Krugle actually searches through your Java, C and C# source code, inside all of you company's source code control systems (like Visual Source Safe, CVS, Subversion, etc), to help programmers find specific or similar pieces of code, so that coders are encouraged to reuse existing code, vs. reinventing the wheel time after time. They have native parsers for dozens of programming languages, and the searcher can adjust how exact a match they want, with krugle understanding things like for-loops and if-then-else constructs from many languages. We saw their pitch at ESS West and thought it looked pretty useful, espcially for larger coding shops.
From their site:
Krugle Enterprise creates a comprehensive, searchable library of all the source code and related information in your organization. It provides answers to costly code maintenance and development problems previously unsolvable because of information boundaries around source code.
Krugle Enterprise eliminates unwanted code duplication and makes developers more proficient with existing code. This results in significant time to market, quality and cost advantages.
CATMaker is an interesting tool for medical text. It helps generate a summary of a case and a "bottom line" assessment. http://www.cebm.net/index.aspx?o=1216
Summary tools can be very helpful when used with search engines. They can help give a better summary in a results list, or when used at index time, give the search engine a smaller, more relevant set of text to search over.
The good folks at Parse-O-Matic are offering a free tool for file conversions that includes a powerful scripting language that enables you set up automatic conversions for any number of files and let the tool do its work while you move on to other tasks - or just go home early! Check out the sample script language.
Is your file in the wrong format? Instead of rekeying it, reformat it with Parse-O-Matic Free Edition — a flexible, programmable data file converter. Avoid the frustrating restrictions of "point and click" converters that almost do the job; with the Parse-O-Matic Free Edition, your scripts tell the program precisely what you want to do.

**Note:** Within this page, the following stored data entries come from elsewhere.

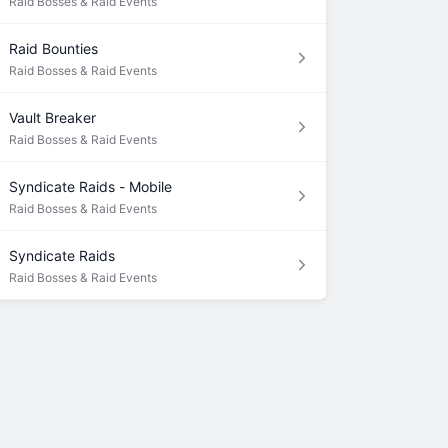
Raid Bosses & Raid Events
Raid Bounties
Raid Bosses & Raid Events
Vault Breaker
Raid Bosses & Raid Events
Syndicate Raids - Mobile
Raid Bosses & Raid Events
Syndicate Raids
Raid Bosses & Raid Events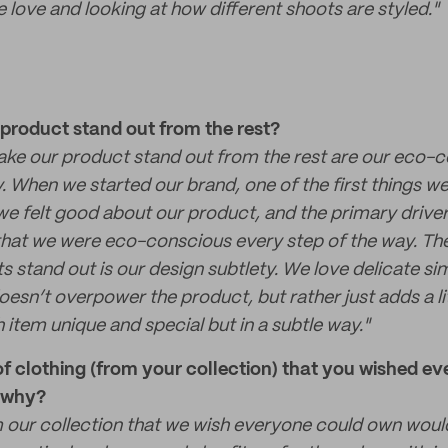
 love and looking at how different shoots are styled."
roduct stand out from the rest?
ake our product stand out from the rest are our eco-
y. When we started our brand, one of the first things 
we felt good about our product, and the primary driver
hat we were eco-conscious every step of the way. The
 stand out is our design subtlety. We love delicate s
oesn’t overpower the product, but rather just adds a l
 item unique and special but in a subtle way."
of clothing (from your collection) that you wished e
d why?
our collection that we wish everyone could own woul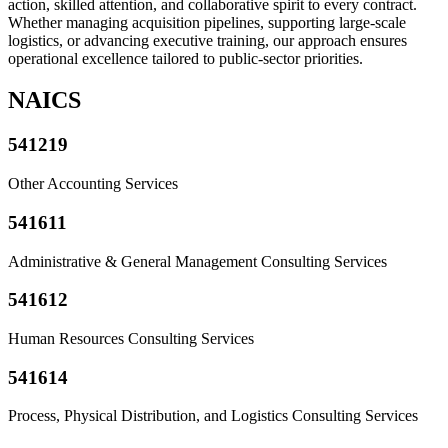
action, skilled attention, and collaborative spirit to every contract.
Whether managing acquisition pipelines, supporting large-scale
logistics, or advancing executive training, our approach ensures
operational excellence tailored to public-sector priorities.
NAICS
541219
Other Accounting Services
541611
Administrative & General Management Consulting Services
541612
Human Resources Consulting Services
541614
Process, Physical Distribution, and Logistics Consulting Services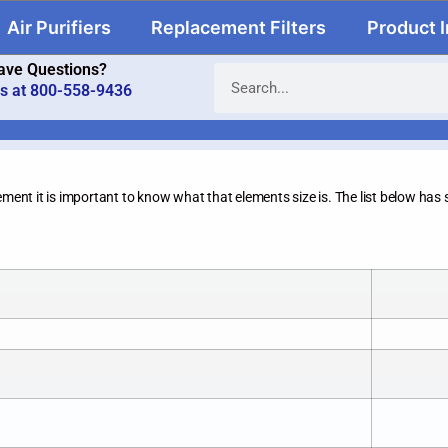
Air Purifiers
Replacement Filters
Product 
ave Questions?
us at 800-558-9436
ement it is important to know what that elements size is. The list below has s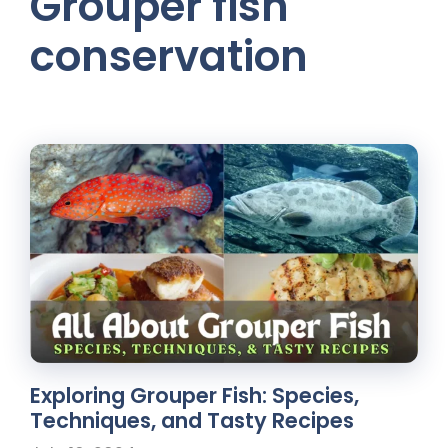
Grouper fish
conservation
Exploring Grouper Fish: Species,
Techniques, and Tasty Recipes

Sample applications: Edit a text file automatically. Copy valid data; repair or skip bad data. Rearrange a print file. Expedite migration of legacy systems. Export a comma-separated-value (CSV) file for import to a database (such as Access, SQL Server, FileMaker, Oracle, Paradox, ODBC) or a spreadsheet table (Excel, Calc, Quattro). Select and correct data from a mailing or customer list (first name, last name, street address, city, phone number and so on). Generate mail merge sets. Modify character strings into uppercase, lowercase or mixed case. Calculate totals up to 18 digits long.
Planning a data warehouse system? You can split or reorganize files per your specification (regular expressions supported), or mine printed reports for essential information.
Input formats: Read, extract, analyze and reorganize data fields from flat files such as: text (ASCII from Windows, Unix/Linux or Mac, EBCDIC from a mainframe, plus log files from web servers, process control devices and scientific instruments); binary ("hex"); fixed length and variable length records; tab/null/comma-delimited; Windows clipboard.
Working with large files? The Parse-O-Matic Free Edition can convert, filter and transform files of almost any size. If you have enough room on your hard disk to copy it, then you can probably parse it.
Output formats: Almost any record or file format, including HTML and XML. You can also write text to the Windows clipboard so it can be directly pasted into other applications.
We've recently discovered PDFMiner, a PDF parser and analyzer tool written entirely in Python. Actually, PDFMiner is a suite of tools including a parser, a text renderer, and tools for extracting text. Yusuke Shinyama, who is at NYU, has brought together a number of capabilities in the form of two Python programs: pdf2txt and dumppdf. PDFMiner also supports multi-byte languages with an additional map file. The progams let you find the precise locaiton of test within a PDF, which is a major advantage over many other PDF tools you'll find.
PDFMiner even has a cool PDF to HTML conversion demo page to see what kinds of things you can do with PDFMiner, although some of the PDFs we tried did not display with true fidelity. Nonetheless, the tools provide insight into the kinds of things you
may be able to do with PDF files in your custom pipeline stage, in the OPpenPipelin, or just for poking around.
This program converts between various multimedia audio and video file formats. This might be useful for search engines trying to do audio mining (speech to searchable text)
From their website:
FormatFactory is a multifunctional media converter. Provides functions below: All to MP4/3GP/MPG/AVI/WMV/FLV/SWF. All to MP3//WMA/MMF/AMR/OGG/M4A/WAV. All to JPG/BMP/PNG/TIF/ICO/.... Rip DVD to video file. MP4 files support iPod/iPhone/PSP format. Source files support RMVB.
FormatFactory's Feature: 1 support converting all popular video,audio,picture formats to others. 2 Repair damaged video and audio file. 3 Reducing Multimedia file size. 4 Support iphone,ipod multimedia file formats. 5 Picture converting supports Zoom,Rotate/Flip,tags. 6 DVD Ripper.